Methods: LDA-Based Topic Modeling, Support-Vector Machines.

Tools: Google BigQuery, Scikit-learn, Mallet.

Flash Mobs of Low-Income Youth in Brazilian Malls: A Study on Media Frames

My master’s research focused on a phenomenon that puzzled Brazilian news analysts and sociologists in 2013 and 2014: hundreds, sometimes thousands, of low-income youth would get together in shopping malls. Those gatherings were called rolezinhos—a Portuguese slang word whose literal meaning is little stroll. The rolezinhos were coordinated on social media, especially Facebook. They were not intended as protests. The young participants just wanted to chat, laugh, flirt, and have fun in a crowded environment. Yet, most malls resented the disruption it caused for customers and shop owners. The police was often called to disband the party and, in a few times, resorted to violence.

A passionate debate ensued on newspaper pages, the airwaves, and social media feeds. Some commentators depicted the participants in rolezinhos as scoundrels who disturbed the peace. Others criticized shopping malls and shop owners for their prejudiced attitude against poor people. There were also those who celebrated rolezinhos as a sign of the triumph of capitalism and that low-income Brazilians, like everyone else, just aspired to a consumerist extravaganza.

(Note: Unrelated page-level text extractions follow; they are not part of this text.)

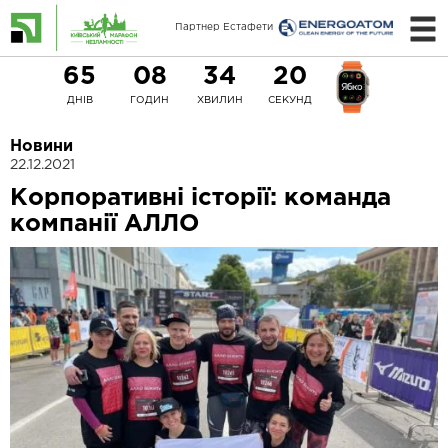
Партнер Естафети
65
08
34
20
ДНІВ
ГОДИН
ХВИЛИН
СЕКУНД
Новини
22.12.2021
Корпоративні історії: команда
компанії АЛЛО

In my research, I identified those media frames and quantified their relative importance in the public debate. I used Media Cloud—a tool developed by the Berkman Center for Internet and Society, at Harvard—to create a corpus of the online articles on this topic. At that time, Media Cloud was not adapted to the Brazilian media ecosystem. I had to add a collection of the most important media sources in Brazil. In doing so, I created a road map for other foreign researchers who wanted to use Media Cloud to study media environments where English was not the dominant language.

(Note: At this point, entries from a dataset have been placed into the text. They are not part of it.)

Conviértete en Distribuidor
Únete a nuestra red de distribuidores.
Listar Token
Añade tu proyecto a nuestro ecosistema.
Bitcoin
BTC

I used a semi-automated method to identify the media frames in my corpus. It entailed first manually coding the texts and then performing a hierarchical clustering analysis. For each one of the texts in my corpus, I also retrieved the corresponding Facebook engagement. Social media figures thus became my proxy for relevance of a commentary or news piece on this topic. Then, I interviewed the most influential content producers to understand their media strategy.

My master’s thesis can be downloaded here.

Methods: Hierarchical clustering, semi-automated content analysis, qualitative coding, in-depth interviews.

Tools: R, Python, Facebook API.

Source code (GitHub): Web scraping, API communication, database management, statistical analysis.

Memories From the East: Migrants Who Sought Shelter in Brazil in the Wake of Nazism and Stalinism

In contrast with my later research projects, my undergraduate thesis did not involve any computational methods. It was an oral history of people who migrated to Brazil from Eastern Europe fleeing from misery and persecution under the Nazi occupation or behind the iron curtain.

I conducted a dozen in-depth interviews with immigrants who moved to Brazil in the mid-twentieth century. They came from Russia, Croatia, Hungary, Lithuania, Romania, Slovenia, and Poland. My undergraduate thesis is available in Portuguese.

Methods: Oral history, in-depth interviews, archival research.